(Items listed in a dataset)
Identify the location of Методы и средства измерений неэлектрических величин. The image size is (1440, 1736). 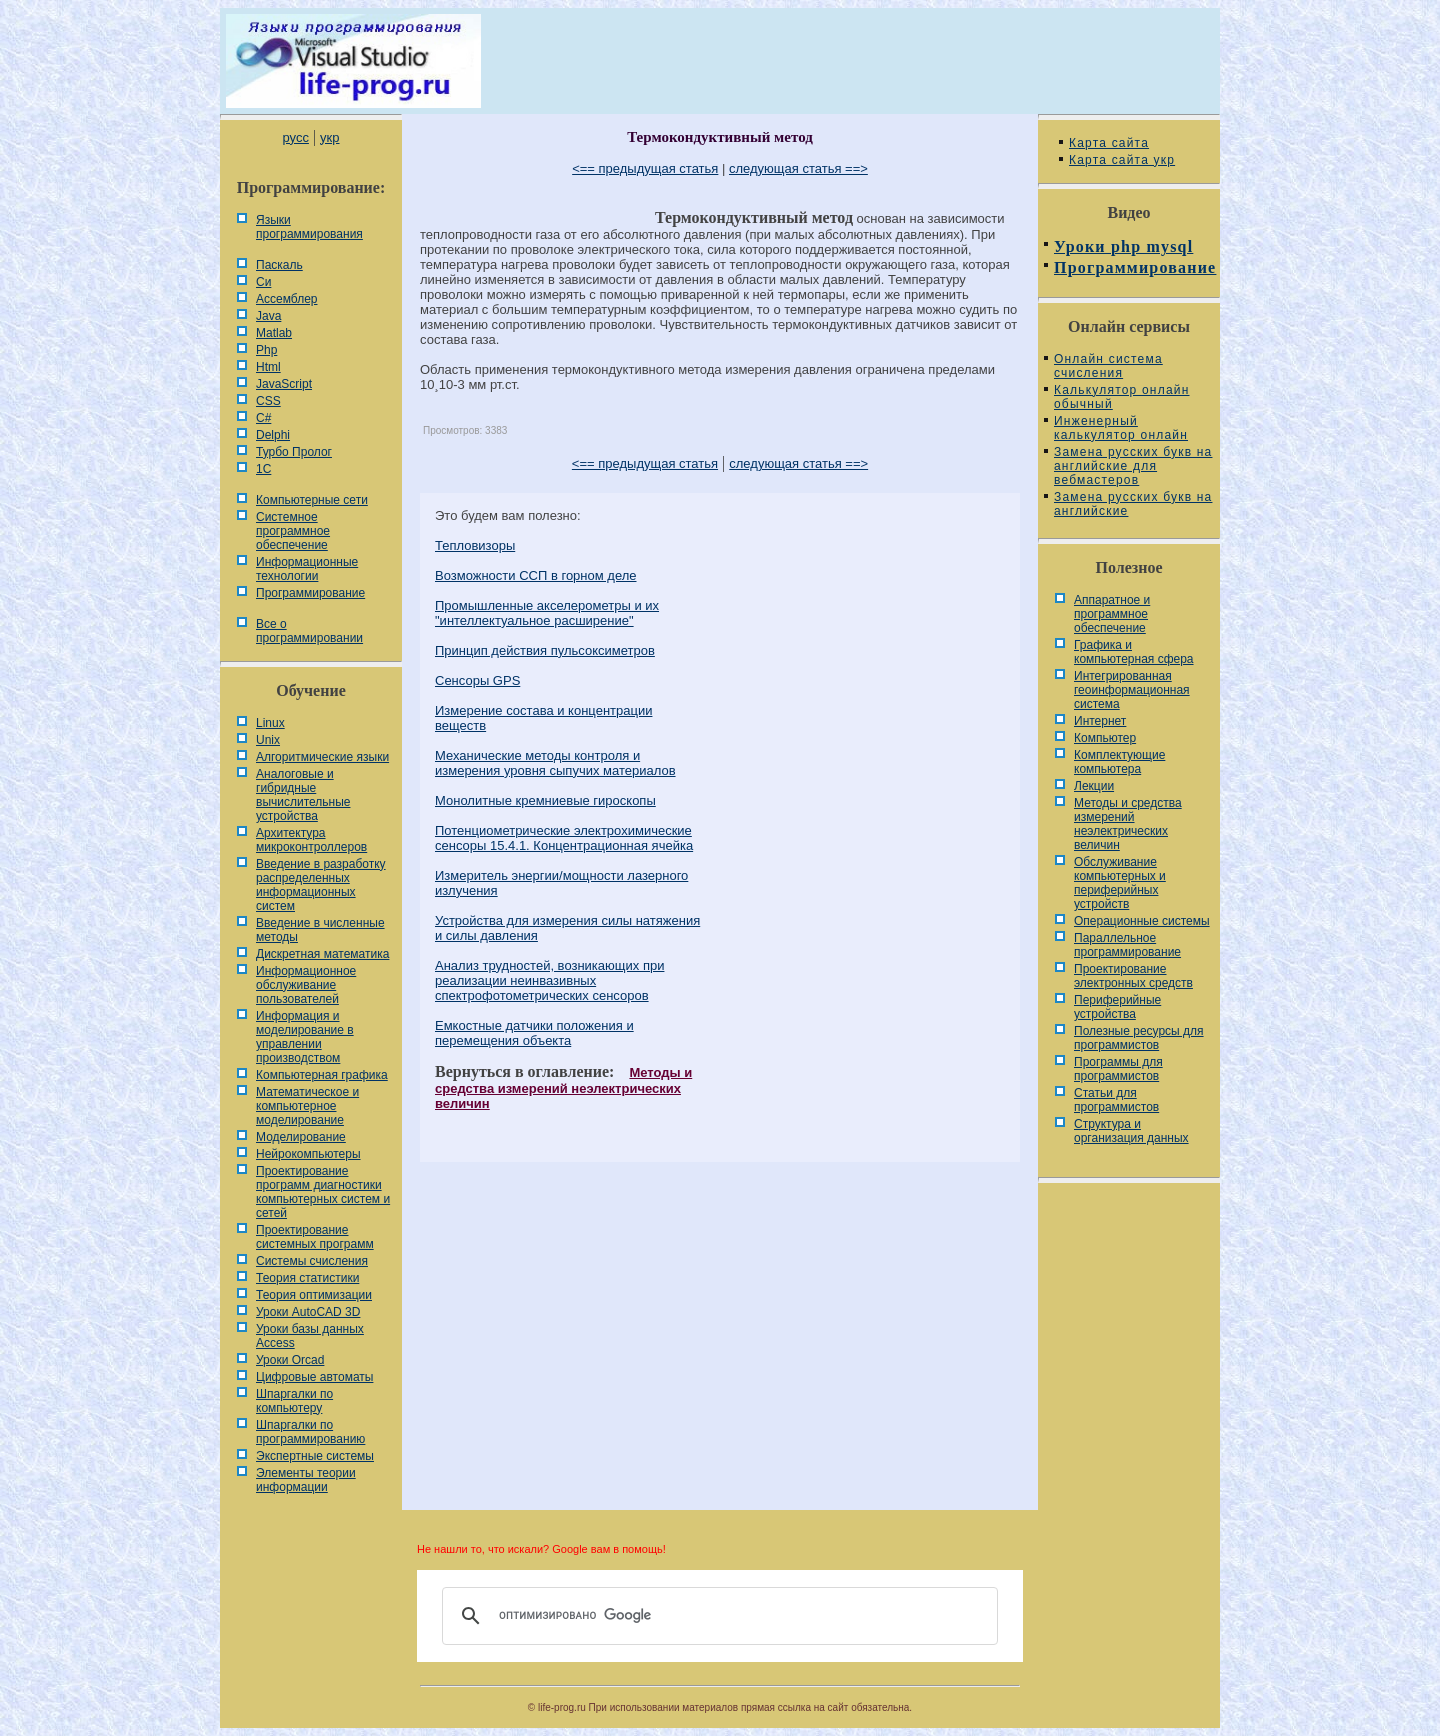
(563, 1088).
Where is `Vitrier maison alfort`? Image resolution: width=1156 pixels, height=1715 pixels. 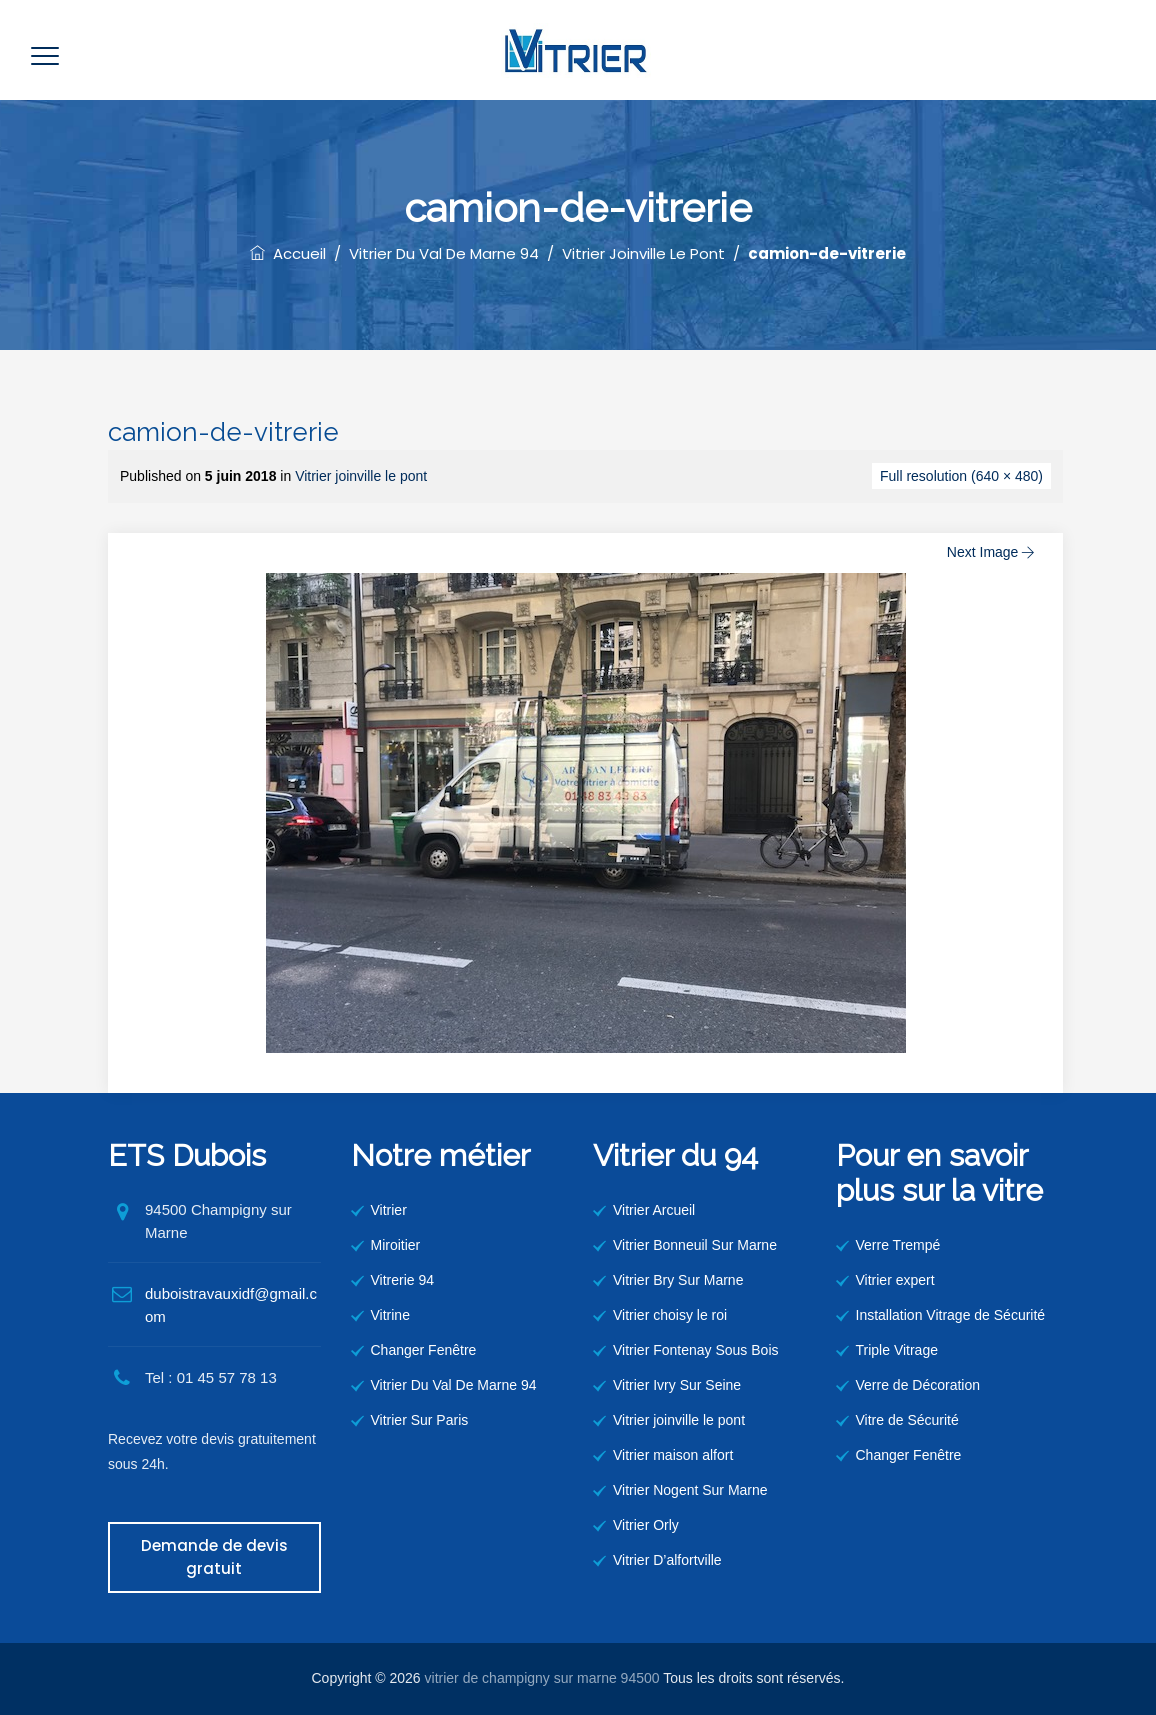 Vitrier maison alfort is located at coordinates (673, 1455).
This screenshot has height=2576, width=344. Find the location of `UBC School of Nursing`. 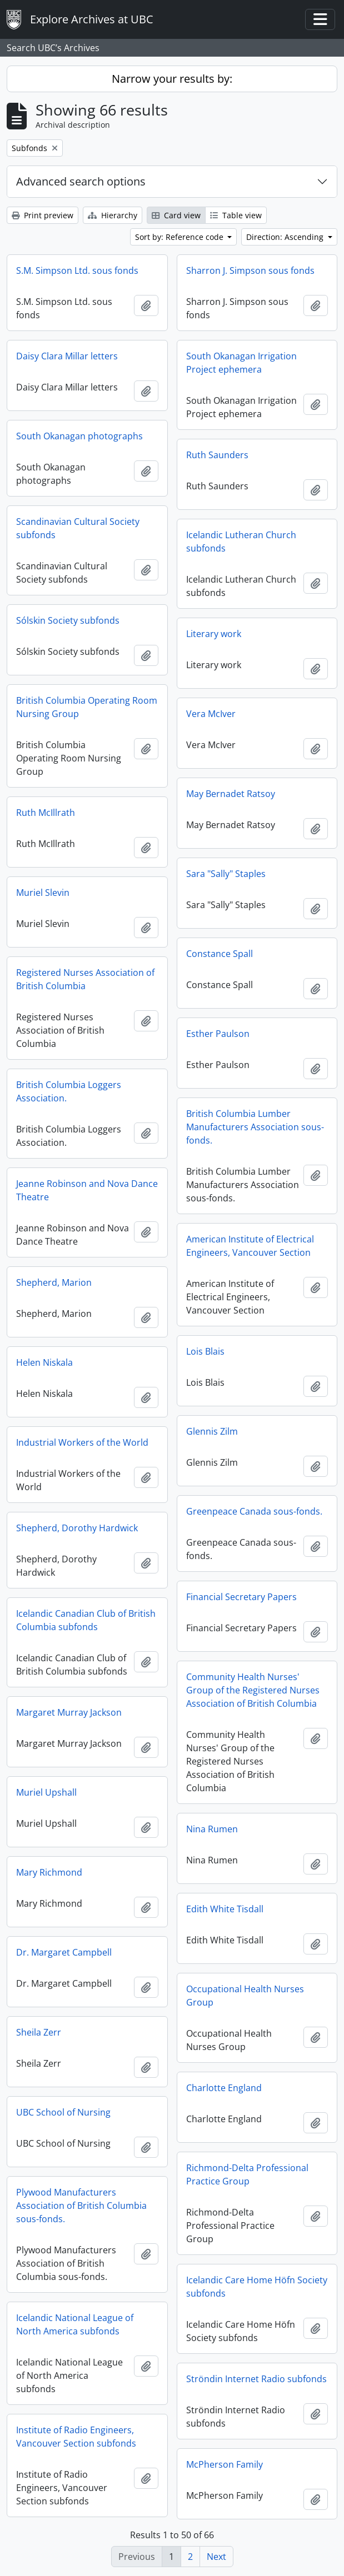

UBC School of Nursing is located at coordinates (63, 2112).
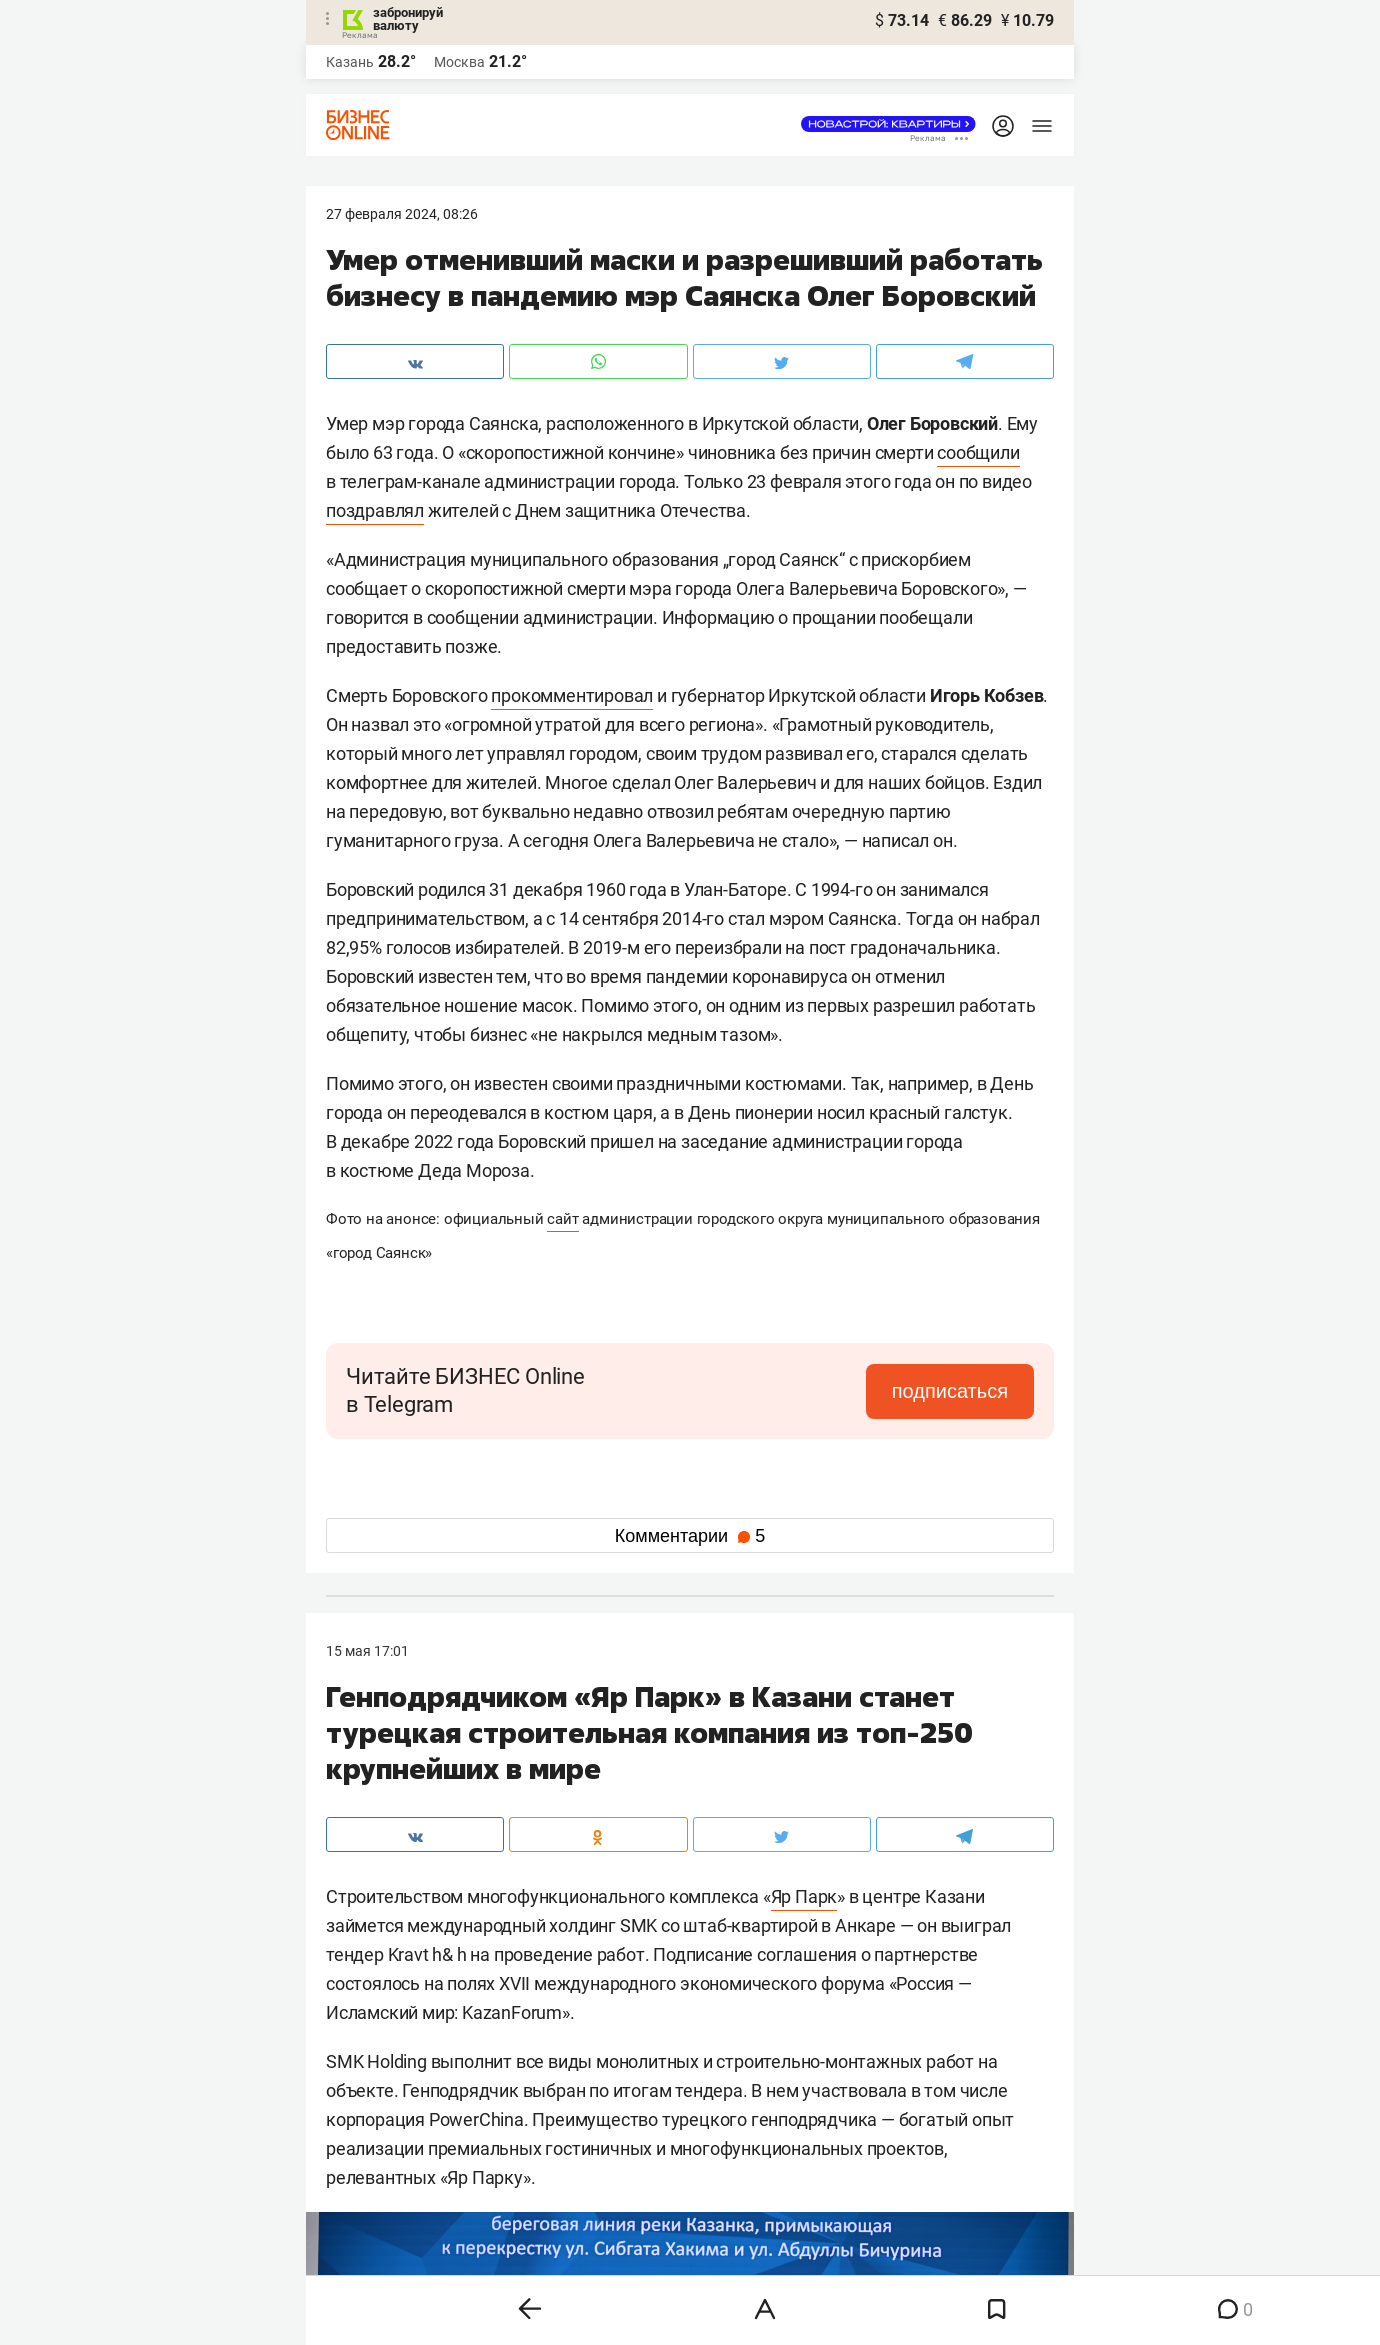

#### [Problem to work on]
Once the line containing "This screenshot has" is found, transcribe it and every line after it to the end of the records, exactly and with no pictures.

#### [Output of the exercise]
This screenshot has height=2576, width=344. Find the location of `UBC School of Nursing`. 

UBC School of Nursing is located at coordinates (63, 2112).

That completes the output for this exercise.